When some hear the word “Messiah,” light illuminates their faces. Others hear the word and fall to their knees in prayer. Just about everyone I’ve met, however, feels relieved and at peace with themselves, for the arrival of the Messiah, whoever it may be, sure sounds wonderful for the world we live in today. I, on the contrary, cringe at the thought.
Why am I so opposed to peace miraculously brought to the world? Moreover, why do I passionately disagree with all the Messianic prophecies in my own Jewish Scriptures? It’s not that I prefer endless world conflicts over peace, nor do I ignore the words written in every holy book, I just refuse to blindly believe in an unknown being to accomplish everything that we can do today.
In the Jewish faith, the upcoming Messiah must be entirely human, from the paternal line of King David, and bring eternal peace to the world in his (or her) first (and only) coming. Therefore, according to Jewish texts, the Messiah today is still unknown, which decreases my faith this non- existent, detailed person. The details according to the texts, however, increase my faith in the pure humans that exist in our communities.
Synagogues, churches, mosques, even Buddhist temples all gather to promote peace, to credit something greater for the peace that already surrounds them. We, as faithful people, preach and pray for one person to come and enlighten the world; we truly accept that one selected, humble person will just bring about peace at an unknown time or place. By doing so, we feel comforted that perhaps the peace we’re looking for will arrive sooner if we worship or promote this bizarre concept. Feeling comforted by this unproven idea, however, proves our reliability for things in the world, this case being world peace, to be accomplished for us. Faithful people have certainly become lazy these days.
Truthfully, the Jewish texts have proven that this long awaited peacemaker can’t be Jesus of Nazareth. We can’t expect to see the Lubavitch Rebbe riding through town on a donkey anytime soon. Even the Dalai Lama, though an inspirational leader, doesn’t apply to the Messianic prophecies written all over the Old Testament. This doesn’t stop us, though, from blindly parading the idea of eternal peace everywhere we go. I suppose it comforts us to praise an unknown being that is claimed to help us all get along one day. Since some believe that one man will unite the world, we act as though we are utterly incapable of connecting with others. We’ve been motivated to perfect ourselves in time for one person to arrive and perfect everything else. With the concept of a Messiah, we are literally relying on an unknown future to be built in front of our eyes, rather than building the world in which we live today.

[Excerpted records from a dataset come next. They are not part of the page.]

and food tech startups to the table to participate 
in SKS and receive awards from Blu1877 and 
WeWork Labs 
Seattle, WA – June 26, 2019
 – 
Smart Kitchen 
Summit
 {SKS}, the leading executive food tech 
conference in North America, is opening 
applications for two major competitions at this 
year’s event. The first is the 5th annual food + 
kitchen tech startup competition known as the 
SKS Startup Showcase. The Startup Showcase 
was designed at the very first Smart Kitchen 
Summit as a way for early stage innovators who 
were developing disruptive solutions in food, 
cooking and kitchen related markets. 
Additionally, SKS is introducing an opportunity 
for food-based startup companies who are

Not all of us, however, accept blind faith. Rather than futilely reclining and waiting, some move forward in repairing the world just in case no one does it for us. We don’t realize, though, that these people have already begun taking small steps to complete the mission of one Messiah: bringing eternal peace to the world. In fact, these individuals may just be the only “Messiahs” we’ll ever witness in our lives. And while these people may not have the ability to instantly create lifelong peace in the Middle East, they put in all their effort to create something close enough; their intentions alone are far more pure than any prophesized text.

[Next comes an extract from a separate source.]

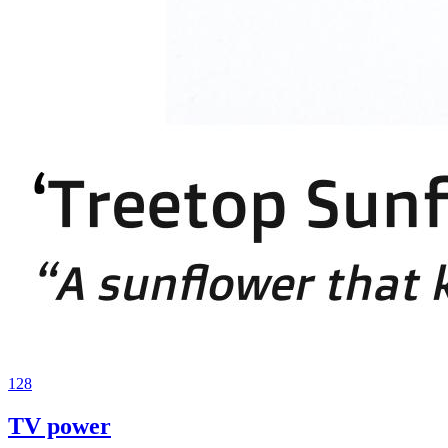
128
TV power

Don’t get me wrong, there are many religious activists who do remarkable things. The most faithful people I’ve met spend all their time serving G-D and those around them, which inspires me every day. We, as faith activists, just need to double check our intentions behind our deeds. Are we catering to the world purely for the betterment of the world, or to speed an entrance of an unrealistic miracle? Will opening the door for the person behind me please the Messiah? Or will it make the person walking behind me feel grateful? Which one is more realistic and impactful at that moment? Perhaps if we focus our actions towards improving the world today, we will be taking steps toward eternal peace, because at the end of the day, would the Messiah have arrived on time to hold the door open?

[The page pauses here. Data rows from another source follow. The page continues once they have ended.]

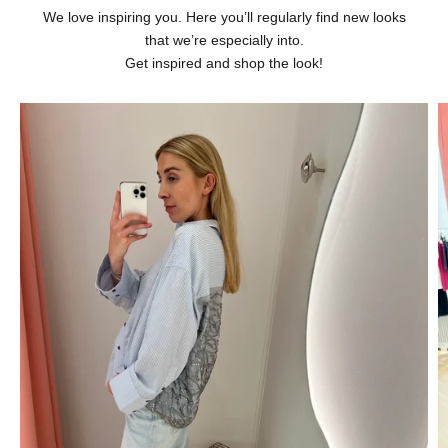
We love inspiring you. Here you’ll regularly find new looks
that we’re especially into.
Get inspired and shop the look!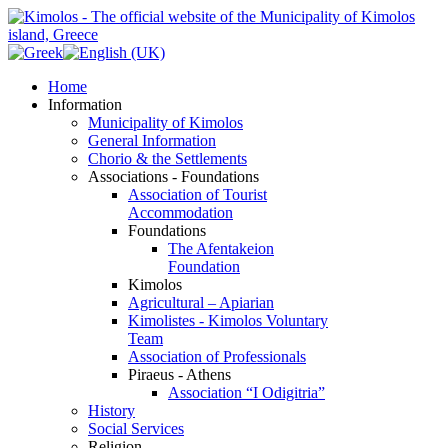
Home
Information
Municipality of Kimolos
General Information
Chorio & the Settlements
Associations - Foundations
Association of Tourist
Accommodation
Foundations
The Afentakeion
Foundation
Kimolos
Agricultural – Apiarian
Kimolistes - Kimolos Voluntary
Team
Association of Professionals
Piraeus - Athens
Association “I Odigitria”
History
Social Services
Religion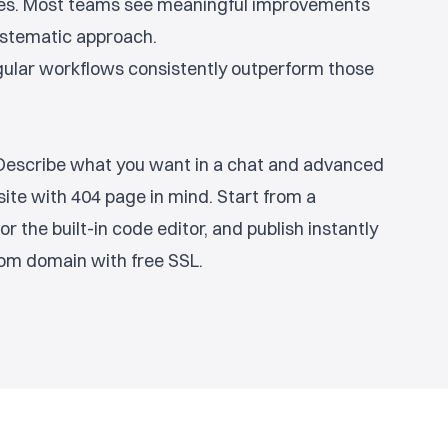
ges. Most teams see meaningful improvements
systematic approach.
egular workflows consistently outperform those
. Describe what you want in a chat and advanced
site with 404 page in mind. Start from a
or the built-in code editor, and publish instantly
om domain with free SSL.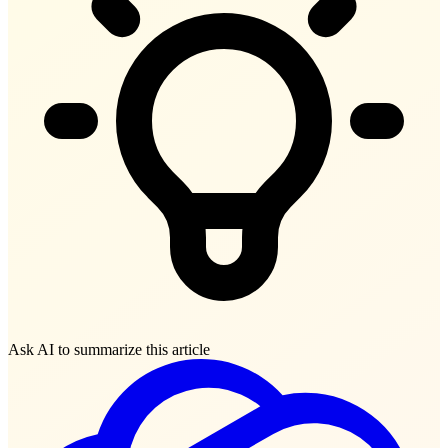
Ask AI to summarize this article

Unfortunately, I cannot prove that a Messiah is merely imaginary comfort, nor do I know if one will actually arrive. I do know, however, that I will forever look down upon the concept of one selected man accomplishing something we all have the capability to create ourselves. Eternal peace exists just outside our front doors. We can memorize the kindness in our hearts much more effectively than the Messianic texts. We do not need to wait for a debatable prophecy to arrive to create world peace; we could begin the small steps ourselves. We could all, in fact, be our own Messiahs.
My opinions may be unorthodox, but let’s face it; while a rebuilt temple sounds nice, creating peace in our own communities is just so much more worthwhile. Chris Tomlin and Phil Wickham can easily sing about creating peace just as beautifully as their previous Messianic tunes. The mitzvah mobiles could illuminate a motivational message on their trucks rather than a Messiah picture. Promoting peace today is so much more effective than promoting a debatable idea. Promoting the world to accomplish the unthinkable is much more powerful than wistfully praying for the unthinkable to be done for us.
Life is too short to rely on debatable Messianic hope; let’s create our own. Let’s focus our intentions to making this world, today, a better place. I’m sure any Messiah would be happy to see faithful people coming together to accomplish a global, worthwhile mission. Though we are simply people, we can find the motivation to create something greater for our world today, and in the future. And we have already begun.